The Governor of the Murmansk region, Marina Kovtun, has decided to refer the dispute on Norwegian coastal netting in Finnmark to the Security Council in Russia. Diplomatic talks in the last two years have failed to produce results.
Between 60% and 70% of spring salmon caught by the Norwegian nets are the valuable Russian salmon that provide the bulk of Russia’s spawning stocks. An International committee of scientists has confirmed that the salmon are of Russian origin. NASF and others have repeatedly told the Norwegian government that the Finnmark fishery violates Article 66 of the U.N. Law of the Sea Treaty.

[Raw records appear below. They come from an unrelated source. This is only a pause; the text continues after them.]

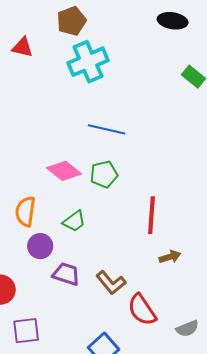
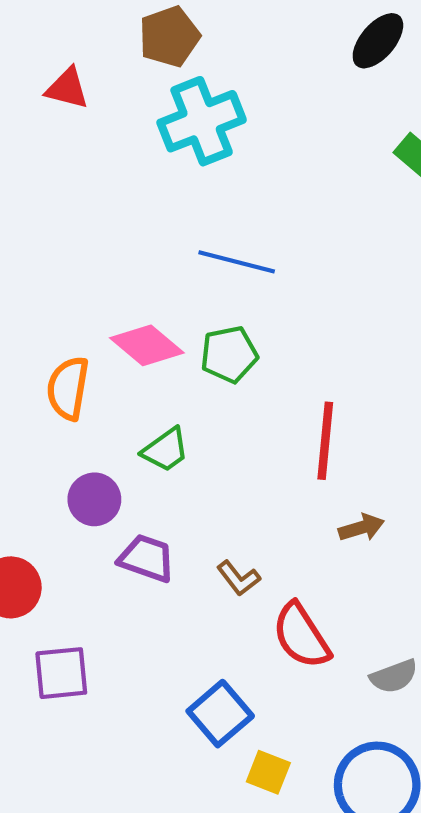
black ellipse: (173, 21) -> (378, 41), turned -60
orange semicircle: (25, 211) -> (68, 388), moved
brown L-shape: (111, 283) -> (239, 578), size x0.7

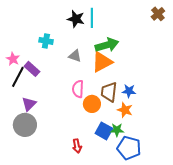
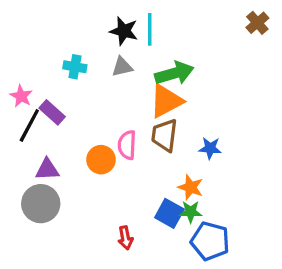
gray triangle: (75, 56) -> (122, 67), moved, turned -32
brown trapezoid: (109, 92) -> (165, 135), moved
purple triangle: (29, 104) -> (47, 169), turned 42
orange circle: (92, 104) -> (101, 160), moved
orange star: (125, 110) -> (191, 187), moved

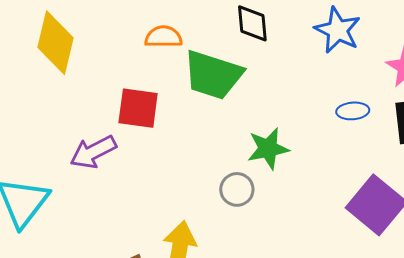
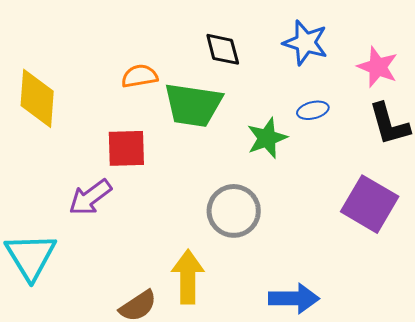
blue ellipse: (353, 111) -> (313, 110), moved
green star: (268, 149) -> (267, 138), moved
gray circle: (237, 189) -> (234, 211), size x1.6

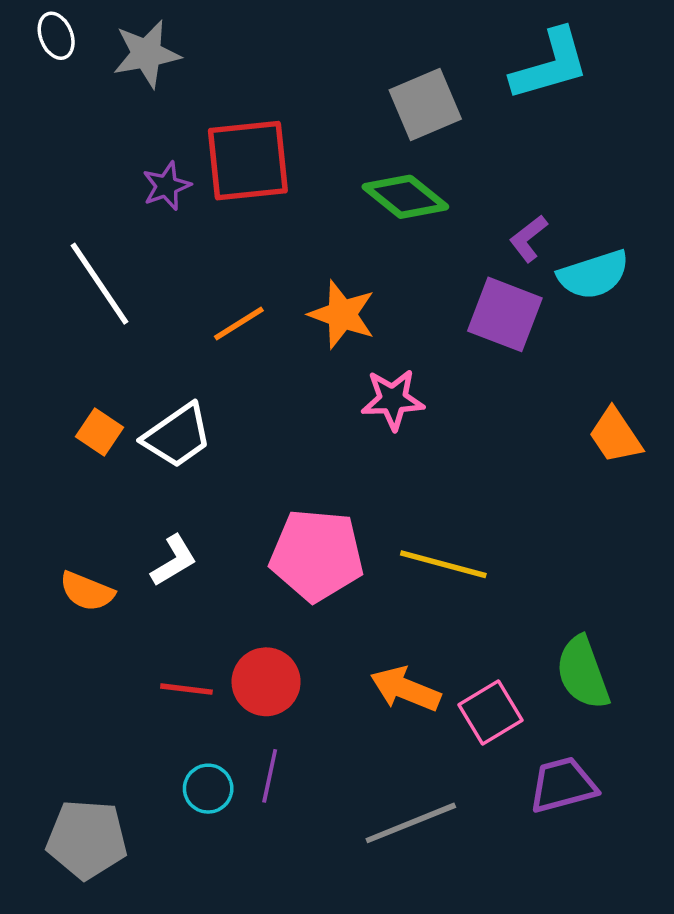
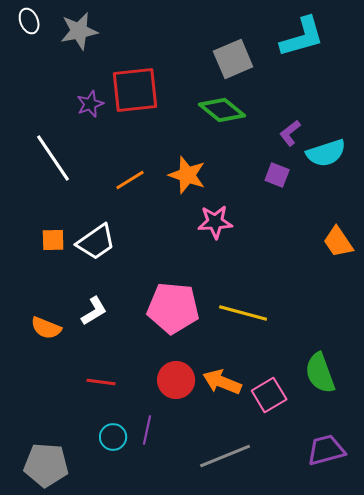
purple square: (505, 314) -> (277, 175), size x0.6
orange square: (100, 432) -> (53, 240), turned -35
red circle: (266, 682) -> (176, 380), moved
purple trapezoid: (563, 785) -> (326, 450), moved

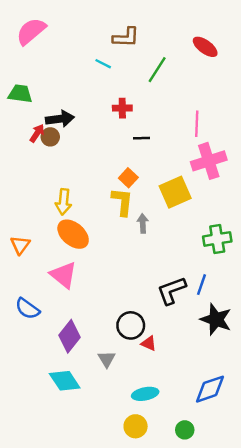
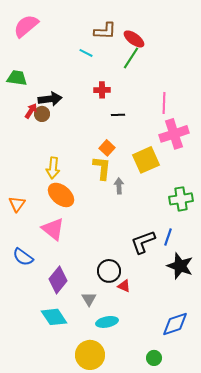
red ellipse: (205, 47) -> (134, 39), moved
cyan ellipse: (145, 394) -> (107, 322), moved
yellow circle: (136, 426) -> (90, 355), moved, size x1.5

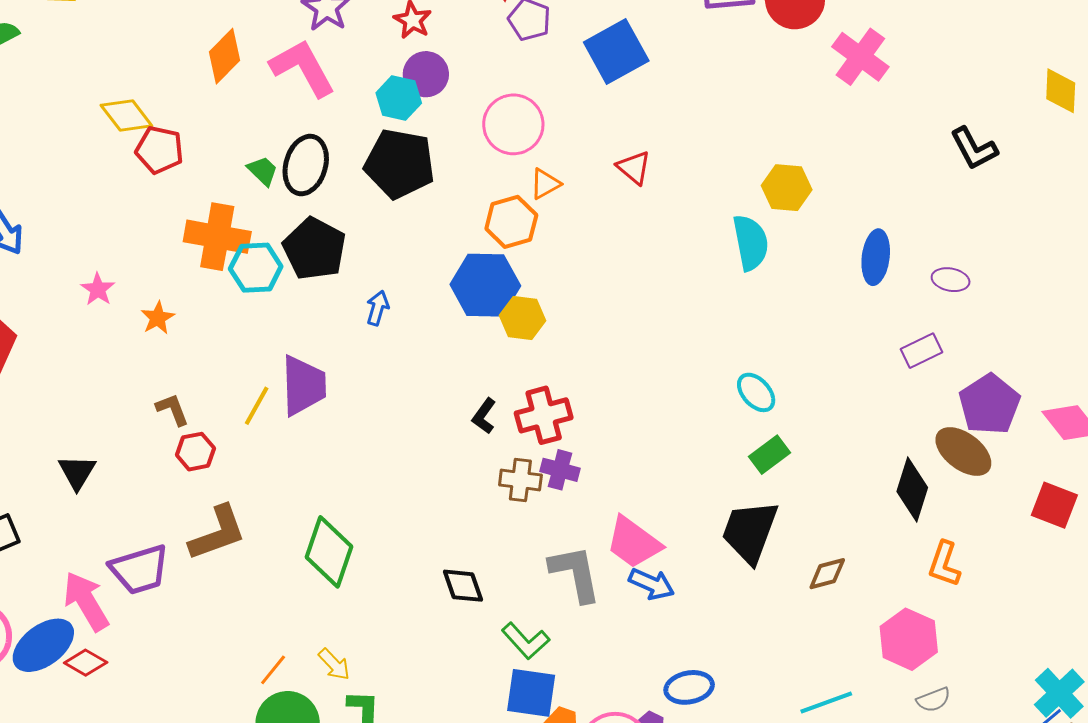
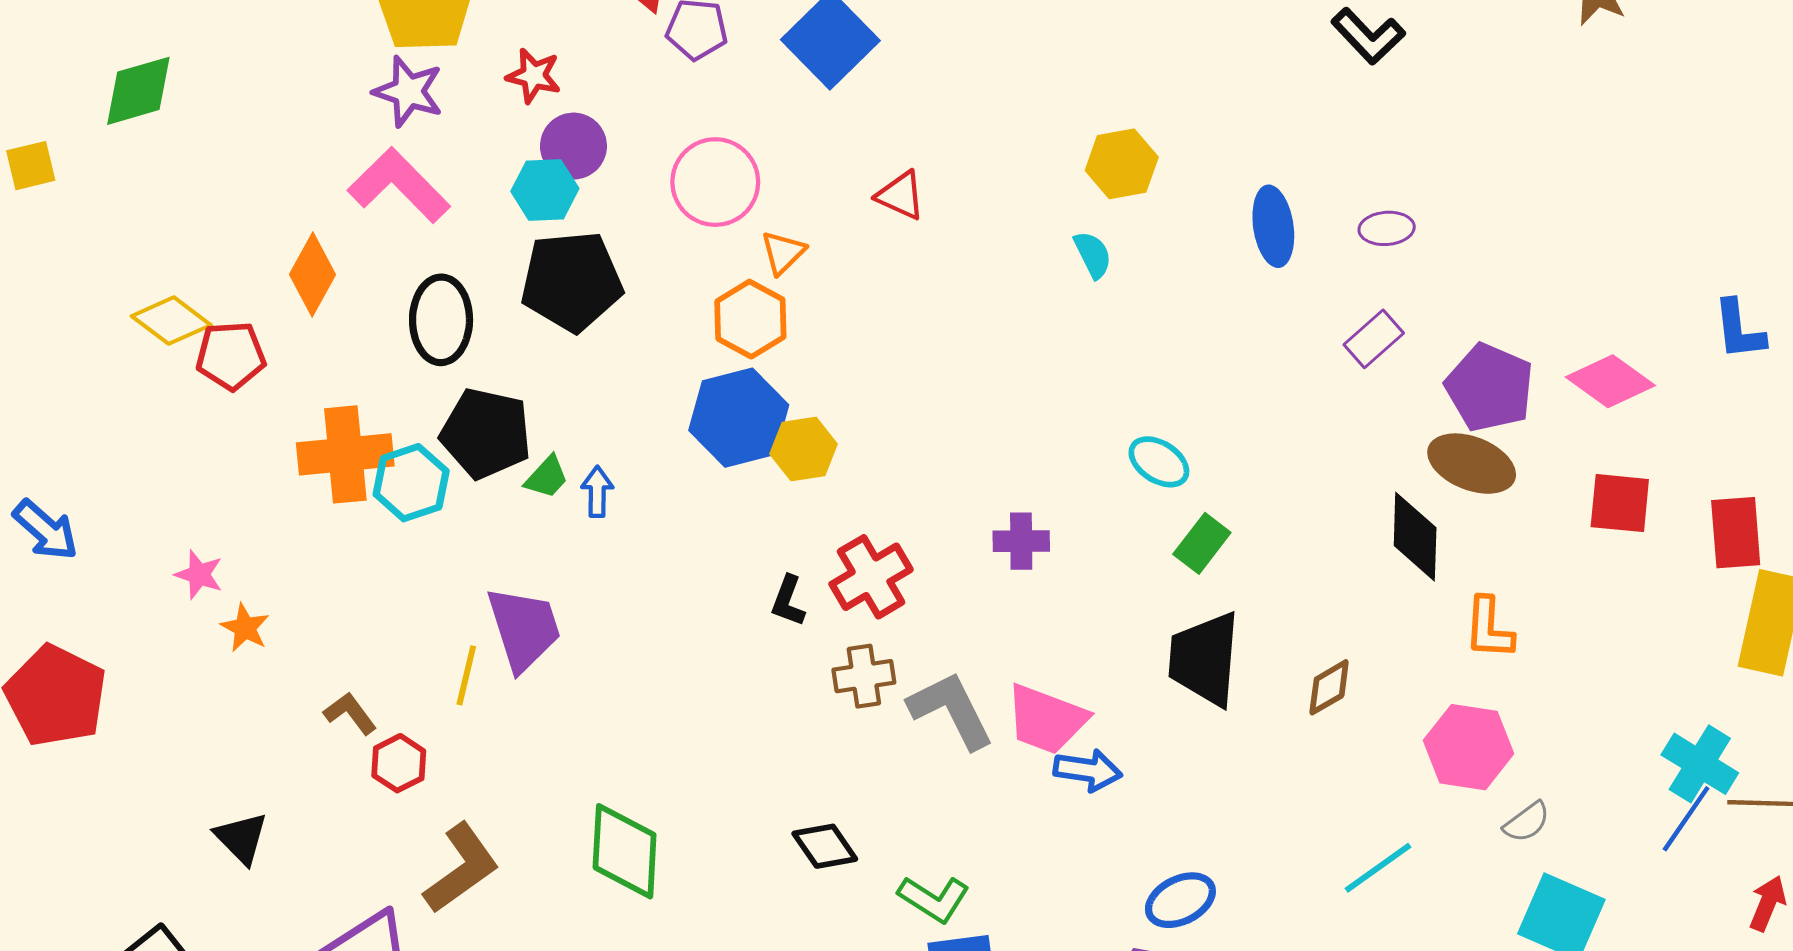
orange diamond: (225, 56) -> (313, 275), moved
green trapezoid: (263, 171) -> (547, 477), moved, turned 104
cyan semicircle: (751, 243) -> (1093, 255), size x0.6
orange star: (158, 318) -> (245, 628), moved
purple cross: (560, 470) -> (1021, 541), moved
gray L-shape: (575, 573) -> (951, 710), moved

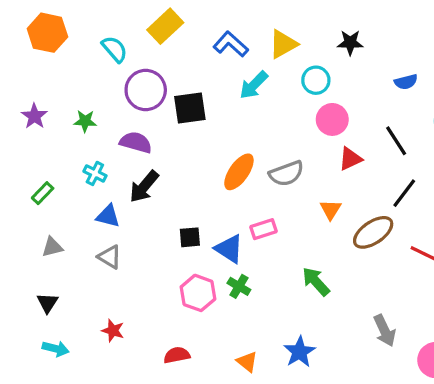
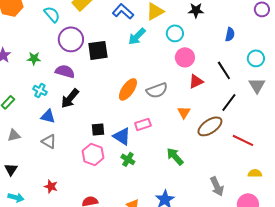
blue semicircle: (406, 82) -> (230, 34), turned -64
pink hexagon: (198, 293) -> (93, 154), moved

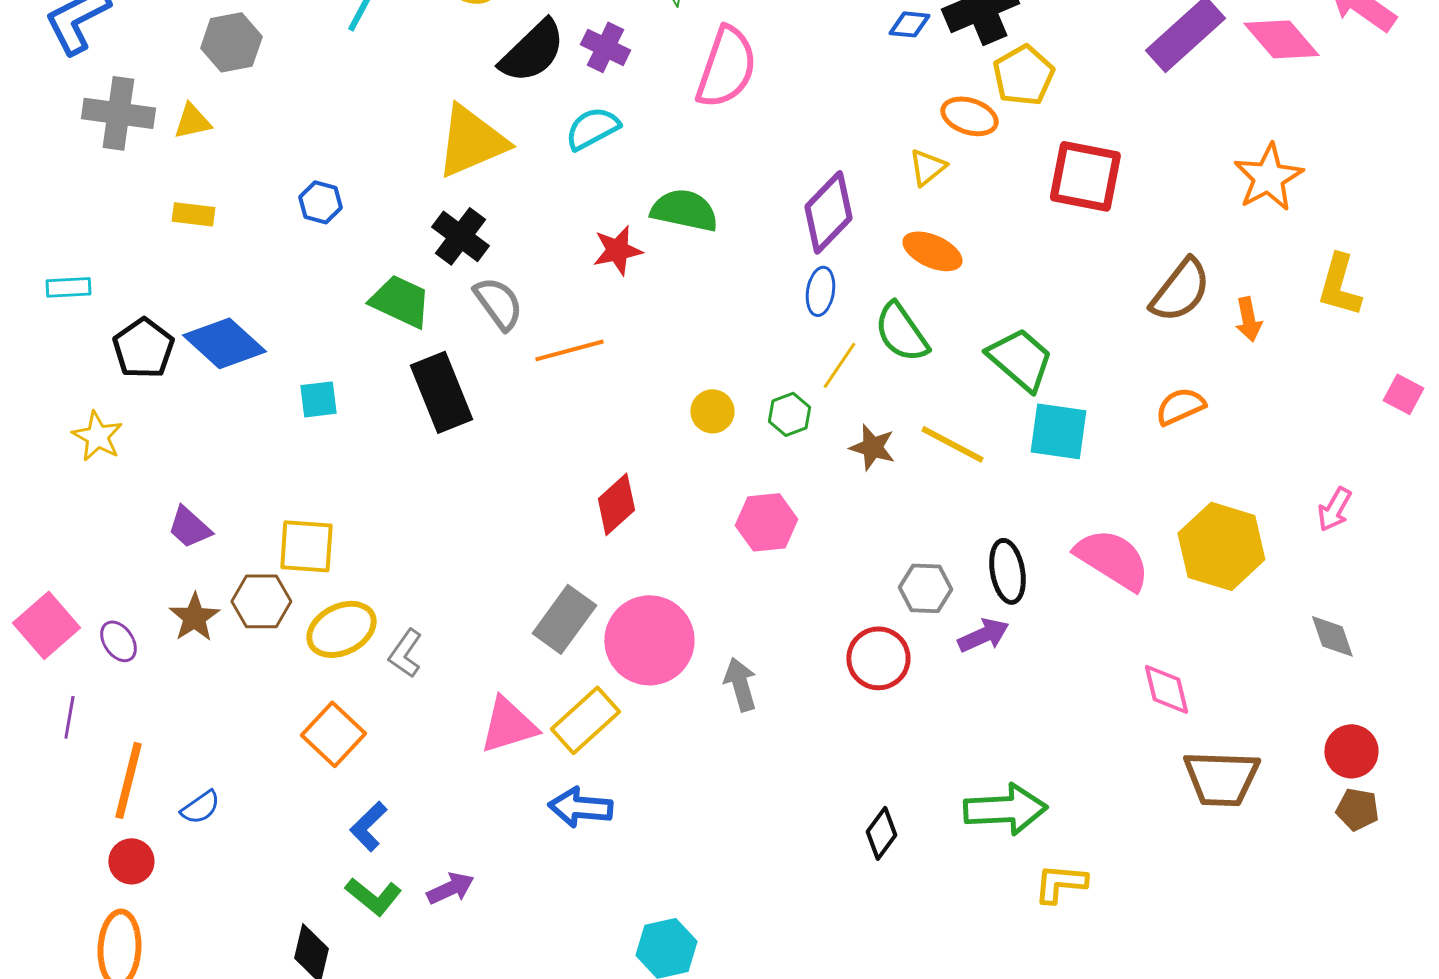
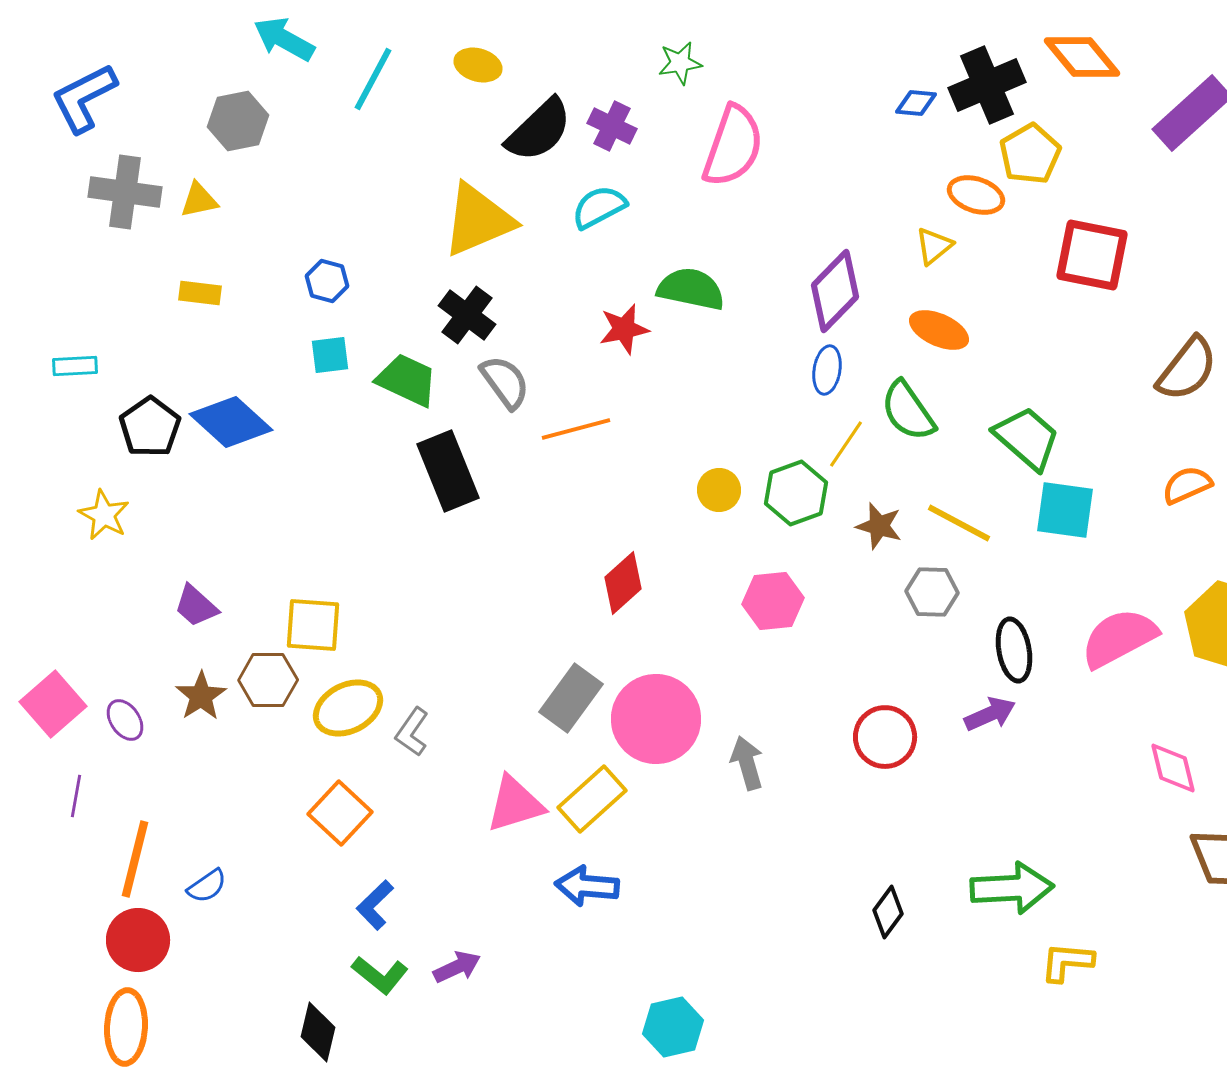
cyan square: (318, 399) -> (330, 355), moved
green hexagon: (789, 414) -> (796, 493), size x1.5
pink semicircle: (1112, 559) -> (1119, 638), turned -60
gray hexagon: (925, 588) -> (932, 592), moved
red circle: (131, 861) -> (138, 940), size x1.4

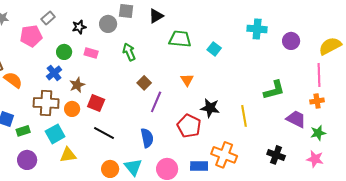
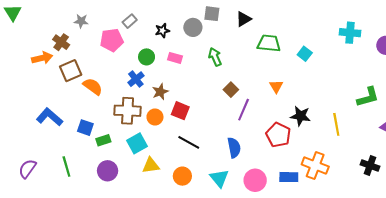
orange circle: (110, 169) -> (182, 176), moved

Now Governor Kovtun has commissioned Oleg Zabolotskiy, Head of Committee of Fishing Industry in the Murmansk Regional Government to prepare a brief on the problem. He will submit it to a meeting of the Russian Security Council that will take place in the Murmansk region during the winter.
Governor Kovtun invited Mr. Orri Vigfusson, chairman of the North Atlantic Salmon Fund to a meeting in Murmansk where the decline of the salmon stocks in the North Atlantic was discussed at length. Madam Kovtun said “We have more than 100 unspoilt rivers and sport fishery has become an important part of our tourism. More and more Russian and foreign sport anglers visit our region. Wild salmon shouldn’t be killed by nets as there are plenty of other species of fish that are good for human consumption. It is also unpleasant to see salmon damaged by Norwegian fishing nets.”
Nils Pettersen, the Chairman of the Norwegian River Owners Association, expressed the view that a removal of the Norwegian nets would help Norwegian rivers to recover. The Norwegian National Science Council complains that 124 Norwegian salmon rivers have had to be closed to angling because of insufficient spawning stocks. NASF believes that if Norway continues to allow its salmon netting to take place the rivers of the Kola Peninsula will suffer the same fate.